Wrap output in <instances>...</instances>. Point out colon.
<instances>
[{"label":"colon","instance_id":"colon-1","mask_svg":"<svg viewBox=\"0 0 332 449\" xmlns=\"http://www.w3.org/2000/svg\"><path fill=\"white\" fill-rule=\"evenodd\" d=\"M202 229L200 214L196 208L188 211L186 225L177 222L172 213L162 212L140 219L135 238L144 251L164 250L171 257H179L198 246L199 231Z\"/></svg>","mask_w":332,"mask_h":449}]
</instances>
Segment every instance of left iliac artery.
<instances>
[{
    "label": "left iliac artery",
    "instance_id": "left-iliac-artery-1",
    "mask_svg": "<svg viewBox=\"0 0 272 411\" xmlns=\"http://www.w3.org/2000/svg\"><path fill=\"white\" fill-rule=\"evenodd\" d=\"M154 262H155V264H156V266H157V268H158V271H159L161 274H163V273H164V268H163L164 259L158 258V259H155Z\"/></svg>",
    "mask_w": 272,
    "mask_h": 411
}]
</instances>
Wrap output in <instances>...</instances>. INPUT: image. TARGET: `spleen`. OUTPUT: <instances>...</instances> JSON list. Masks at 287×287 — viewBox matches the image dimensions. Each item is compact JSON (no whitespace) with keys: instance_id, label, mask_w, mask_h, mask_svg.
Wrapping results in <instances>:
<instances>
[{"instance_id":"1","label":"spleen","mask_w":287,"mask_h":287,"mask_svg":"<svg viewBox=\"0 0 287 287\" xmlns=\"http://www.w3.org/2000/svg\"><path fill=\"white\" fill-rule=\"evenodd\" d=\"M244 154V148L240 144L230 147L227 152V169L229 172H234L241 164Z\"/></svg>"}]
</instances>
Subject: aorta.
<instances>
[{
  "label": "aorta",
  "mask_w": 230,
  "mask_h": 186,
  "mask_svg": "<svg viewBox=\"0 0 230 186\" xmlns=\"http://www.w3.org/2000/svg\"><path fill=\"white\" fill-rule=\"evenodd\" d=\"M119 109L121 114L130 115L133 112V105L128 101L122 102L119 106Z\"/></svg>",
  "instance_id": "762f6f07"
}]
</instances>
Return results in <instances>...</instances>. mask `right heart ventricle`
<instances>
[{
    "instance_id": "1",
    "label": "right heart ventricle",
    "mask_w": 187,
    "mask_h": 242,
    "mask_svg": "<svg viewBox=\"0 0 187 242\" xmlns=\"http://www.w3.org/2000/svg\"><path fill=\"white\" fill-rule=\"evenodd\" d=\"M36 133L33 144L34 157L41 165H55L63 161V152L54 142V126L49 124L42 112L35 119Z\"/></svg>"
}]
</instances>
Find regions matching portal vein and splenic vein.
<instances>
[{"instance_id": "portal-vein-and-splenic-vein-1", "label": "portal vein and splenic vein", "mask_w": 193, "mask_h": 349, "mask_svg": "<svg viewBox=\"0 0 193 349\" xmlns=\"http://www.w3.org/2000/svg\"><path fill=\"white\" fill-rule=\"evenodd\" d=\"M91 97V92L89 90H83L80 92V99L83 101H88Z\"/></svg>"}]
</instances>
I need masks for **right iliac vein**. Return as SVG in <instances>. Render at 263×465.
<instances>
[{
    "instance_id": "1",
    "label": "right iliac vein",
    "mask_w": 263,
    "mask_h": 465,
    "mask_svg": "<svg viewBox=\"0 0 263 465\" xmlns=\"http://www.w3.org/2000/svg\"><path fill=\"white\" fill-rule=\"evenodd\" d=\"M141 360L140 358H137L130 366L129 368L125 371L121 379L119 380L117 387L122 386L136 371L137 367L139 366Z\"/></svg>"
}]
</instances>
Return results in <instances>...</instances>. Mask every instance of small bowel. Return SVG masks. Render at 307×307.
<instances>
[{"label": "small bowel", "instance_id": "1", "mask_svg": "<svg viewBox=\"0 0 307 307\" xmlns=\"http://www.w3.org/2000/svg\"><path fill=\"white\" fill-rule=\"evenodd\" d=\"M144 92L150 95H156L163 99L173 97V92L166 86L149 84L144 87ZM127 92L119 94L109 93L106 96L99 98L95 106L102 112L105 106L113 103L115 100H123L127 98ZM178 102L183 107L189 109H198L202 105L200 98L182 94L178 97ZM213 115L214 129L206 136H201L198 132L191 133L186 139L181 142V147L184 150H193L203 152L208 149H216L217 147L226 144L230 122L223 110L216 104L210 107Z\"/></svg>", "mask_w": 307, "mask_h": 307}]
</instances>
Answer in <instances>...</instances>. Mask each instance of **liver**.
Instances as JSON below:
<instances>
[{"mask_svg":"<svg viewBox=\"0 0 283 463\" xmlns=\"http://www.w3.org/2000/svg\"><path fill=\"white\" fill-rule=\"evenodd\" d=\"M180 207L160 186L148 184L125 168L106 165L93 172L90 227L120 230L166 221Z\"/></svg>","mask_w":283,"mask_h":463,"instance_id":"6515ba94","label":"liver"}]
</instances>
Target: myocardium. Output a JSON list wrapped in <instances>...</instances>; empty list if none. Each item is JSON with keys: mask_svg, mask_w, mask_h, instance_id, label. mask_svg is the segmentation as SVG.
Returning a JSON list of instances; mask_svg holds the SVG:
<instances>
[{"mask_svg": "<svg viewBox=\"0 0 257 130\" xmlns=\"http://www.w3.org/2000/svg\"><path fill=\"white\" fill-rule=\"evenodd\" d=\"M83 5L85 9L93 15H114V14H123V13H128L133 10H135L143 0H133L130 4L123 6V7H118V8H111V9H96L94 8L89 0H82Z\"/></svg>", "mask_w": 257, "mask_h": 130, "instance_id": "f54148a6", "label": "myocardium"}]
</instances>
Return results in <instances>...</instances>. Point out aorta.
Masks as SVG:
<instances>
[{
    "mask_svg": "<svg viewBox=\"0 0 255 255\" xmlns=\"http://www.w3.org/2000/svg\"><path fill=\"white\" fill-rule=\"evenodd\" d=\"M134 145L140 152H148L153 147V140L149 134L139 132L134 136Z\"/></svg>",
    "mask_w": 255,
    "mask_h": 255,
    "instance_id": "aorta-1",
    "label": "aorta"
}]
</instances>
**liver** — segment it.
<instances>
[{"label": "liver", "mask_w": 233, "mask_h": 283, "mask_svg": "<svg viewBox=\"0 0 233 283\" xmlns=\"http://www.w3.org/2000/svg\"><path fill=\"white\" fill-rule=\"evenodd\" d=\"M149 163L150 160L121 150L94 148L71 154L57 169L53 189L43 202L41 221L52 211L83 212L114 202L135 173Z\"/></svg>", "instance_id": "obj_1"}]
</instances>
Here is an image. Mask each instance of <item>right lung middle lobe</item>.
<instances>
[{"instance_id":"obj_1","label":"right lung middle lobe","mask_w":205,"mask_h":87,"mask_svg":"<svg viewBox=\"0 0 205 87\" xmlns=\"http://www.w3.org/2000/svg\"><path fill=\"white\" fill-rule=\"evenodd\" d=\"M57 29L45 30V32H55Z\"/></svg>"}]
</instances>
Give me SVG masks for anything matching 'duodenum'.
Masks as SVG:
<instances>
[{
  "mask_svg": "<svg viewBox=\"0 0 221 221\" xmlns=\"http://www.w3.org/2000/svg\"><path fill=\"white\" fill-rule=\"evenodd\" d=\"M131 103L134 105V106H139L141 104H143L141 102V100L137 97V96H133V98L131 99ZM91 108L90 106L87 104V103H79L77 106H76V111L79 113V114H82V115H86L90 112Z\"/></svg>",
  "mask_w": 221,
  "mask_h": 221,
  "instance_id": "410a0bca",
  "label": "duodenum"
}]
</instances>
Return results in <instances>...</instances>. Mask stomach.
——
When you output the entries, keep every line exactly as it appears above.

Wrap output in <instances>...</instances>. Point out colon.
<instances>
[{"label":"colon","instance_id":"colon-1","mask_svg":"<svg viewBox=\"0 0 332 449\" xmlns=\"http://www.w3.org/2000/svg\"><path fill=\"white\" fill-rule=\"evenodd\" d=\"M202 229L200 214L196 208L188 211L186 225L177 222L172 213L162 212L140 219L135 238L144 251L164 250L171 257H179L198 246L199 231Z\"/></svg>","mask_w":332,"mask_h":449}]
</instances>
Segment every instance of left iliac artery.
<instances>
[{
    "label": "left iliac artery",
    "instance_id": "left-iliac-artery-1",
    "mask_svg": "<svg viewBox=\"0 0 272 411\" xmlns=\"http://www.w3.org/2000/svg\"><path fill=\"white\" fill-rule=\"evenodd\" d=\"M154 262H155V264H156V266H157V268H158V271H159L161 274H163V273H164V268H163L164 259L158 258V259H155Z\"/></svg>",
    "mask_w": 272,
    "mask_h": 411
}]
</instances>
Wrap output in <instances>...</instances>. INPUT: image. TARGET: `spleen`. OUTPUT: <instances>...</instances> JSON list. Masks at 287×287 — viewBox matches the image dimensions. Each item is compact JSON (no whitespace) with keys: instance_id, label, mask_w, mask_h, mask_svg.
Wrapping results in <instances>:
<instances>
[{"instance_id":"1","label":"spleen","mask_w":287,"mask_h":287,"mask_svg":"<svg viewBox=\"0 0 287 287\" xmlns=\"http://www.w3.org/2000/svg\"><path fill=\"white\" fill-rule=\"evenodd\" d=\"M244 154V148L240 144L230 147L227 152V169L229 172H234L241 164Z\"/></svg>"}]
</instances>
Subject: aorta.
<instances>
[{
  "label": "aorta",
  "mask_w": 230,
  "mask_h": 186,
  "mask_svg": "<svg viewBox=\"0 0 230 186\" xmlns=\"http://www.w3.org/2000/svg\"><path fill=\"white\" fill-rule=\"evenodd\" d=\"M119 109L121 114L130 115L133 112V105L128 101L122 102L119 106Z\"/></svg>",
  "instance_id": "762f6f07"
}]
</instances>
Return results in <instances>...</instances>. mask `right heart ventricle`
<instances>
[{
    "instance_id": "1",
    "label": "right heart ventricle",
    "mask_w": 187,
    "mask_h": 242,
    "mask_svg": "<svg viewBox=\"0 0 187 242\" xmlns=\"http://www.w3.org/2000/svg\"><path fill=\"white\" fill-rule=\"evenodd\" d=\"M36 133L33 144L34 157L41 165H55L63 161V152L54 142V126L49 124L42 112L35 119Z\"/></svg>"
}]
</instances>
Find regions matching portal vein and splenic vein.
<instances>
[{"instance_id": "portal-vein-and-splenic-vein-1", "label": "portal vein and splenic vein", "mask_w": 193, "mask_h": 349, "mask_svg": "<svg viewBox=\"0 0 193 349\" xmlns=\"http://www.w3.org/2000/svg\"><path fill=\"white\" fill-rule=\"evenodd\" d=\"M91 97V92L89 90H83L80 92V99L83 101H88Z\"/></svg>"}]
</instances>
I need masks for **right iliac vein**. Return as SVG in <instances>. Render at 263×465.
<instances>
[{
    "instance_id": "1",
    "label": "right iliac vein",
    "mask_w": 263,
    "mask_h": 465,
    "mask_svg": "<svg viewBox=\"0 0 263 465\" xmlns=\"http://www.w3.org/2000/svg\"><path fill=\"white\" fill-rule=\"evenodd\" d=\"M141 360L140 358H137L130 366L129 368L125 371L121 379L119 380L117 387L122 386L136 371L137 367L139 366Z\"/></svg>"
}]
</instances>
Return results in <instances>...</instances>. Mask every instance of small bowel. Return SVG masks. Render at 307×307.
<instances>
[{"label": "small bowel", "instance_id": "1", "mask_svg": "<svg viewBox=\"0 0 307 307\" xmlns=\"http://www.w3.org/2000/svg\"><path fill=\"white\" fill-rule=\"evenodd\" d=\"M144 92L150 95H156L163 99L173 97V92L166 86L149 84L144 87ZM127 92L119 94L109 93L106 96L99 98L95 106L102 112L105 106L113 103L115 100H123L127 98ZM178 102L183 107L189 109H198L202 105L200 98L182 94L178 97ZM213 115L214 129L206 136H201L198 132L191 133L186 139L181 142V147L184 150H193L203 152L208 149H216L217 147L226 144L230 122L223 110L216 104L210 107Z\"/></svg>", "mask_w": 307, "mask_h": 307}]
</instances>
Answer in <instances>...</instances>. Mask each instance of **liver**.
Instances as JSON below:
<instances>
[{"mask_svg":"<svg viewBox=\"0 0 283 463\" xmlns=\"http://www.w3.org/2000/svg\"><path fill=\"white\" fill-rule=\"evenodd\" d=\"M180 207L160 186L148 184L125 168L106 165L93 172L90 227L120 230L166 221Z\"/></svg>","mask_w":283,"mask_h":463,"instance_id":"6515ba94","label":"liver"}]
</instances>
Target: myocardium. Output a JSON list wrapped in <instances>...</instances>; empty list if none. Each item is JSON with keys: mask_svg, mask_w, mask_h, instance_id, label. mask_svg is the segmentation as SVG.
Returning a JSON list of instances; mask_svg holds the SVG:
<instances>
[{"mask_svg": "<svg viewBox=\"0 0 257 130\" xmlns=\"http://www.w3.org/2000/svg\"><path fill=\"white\" fill-rule=\"evenodd\" d=\"M83 5L85 9L93 15H114V14H123V13H128L133 10H135L143 0H133L130 4L123 6V7H118V8H111V9H96L94 8L89 0H82Z\"/></svg>", "mask_w": 257, "mask_h": 130, "instance_id": "f54148a6", "label": "myocardium"}]
</instances>
Return results in <instances>...</instances>. Point out aorta.
Masks as SVG:
<instances>
[{
    "mask_svg": "<svg viewBox=\"0 0 255 255\" xmlns=\"http://www.w3.org/2000/svg\"><path fill=\"white\" fill-rule=\"evenodd\" d=\"M134 145L140 152H148L153 147V140L149 134L139 132L134 136Z\"/></svg>",
    "mask_w": 255,
    "mask_h": 255,
    "instance_id": "aorta-1",
    "label": "aorta"
}]
</instances>
**liver** — segment it.
<instances>
[{"label": "liver", "mask_w": 233, "mask_h": 283, "mask_svg": "<svg viewBox=\"0 0 233 283\" xmlns=\"http://www.w3.org/2000/svg\"><path fill=\"white\" fill-rule=\"evenodd\" d=\"M149 163L150 160L121 150L94 148L71 154L57 169L53 189L43 202L41 221L52 211L83 212L114 202L135 173Z\"/></svg>", "instance_id": "obj_1"}]
</instances>
Here is an image. Mask each instance of <item>right lung middle lobe</item>.
<instances>
[{"instance_id":"obj_1","label":"right lung middle lobe","mask_w":205,"mask_h":87,"mask_svg":"<svg viewBox=\"0 0 205 87\" xmlns=\"http://www.w3.org/2000/svg\"><path fill=\"white\" fill-rule=\"evenodd\" d=\"M57 29L45 30V32H55Z\"/></svg>"}]
</instances>
Give me SVG masks for anything matching 'duodenum'.
Masks as SVG:
<instances>
[{
  "mask_svg": "<svg viewBox=\"0 0 221 221\" xmlns=\"http://www.w3.org/2000/svg\"><path fill=\"white\" fill-rule=\"evenodd\" d=\"M131 103L134 105V106H139L141 104H143L141 102V100L137 97V96H133V98L131 99ZM91 108L90 106L87 104V103H79L77 106H76V111L79 113V114H82V115H86L90 112Z\"/></svg>",
  "mask_w": 221,
  "mask_h": 221,
  "instance_id": "410a0bca",
  "label": "duodenum"
}]
</instances>
Return results in <instances>...</instances>. Mask stomach.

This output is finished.